- Aim of the exercise
Report how many lines of the records below include the word "Дону". Give nothing but the number.

- Data supplied
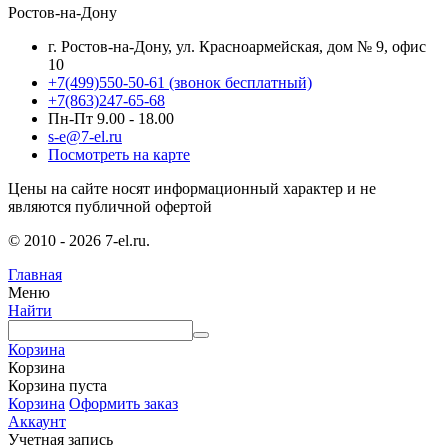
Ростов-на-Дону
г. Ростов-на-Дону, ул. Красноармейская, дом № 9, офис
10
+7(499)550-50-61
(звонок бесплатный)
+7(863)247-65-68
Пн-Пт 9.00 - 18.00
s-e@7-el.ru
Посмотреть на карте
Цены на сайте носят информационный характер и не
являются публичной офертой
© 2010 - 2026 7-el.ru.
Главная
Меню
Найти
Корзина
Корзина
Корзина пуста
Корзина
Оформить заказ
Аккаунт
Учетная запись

- Answer to the exercise
2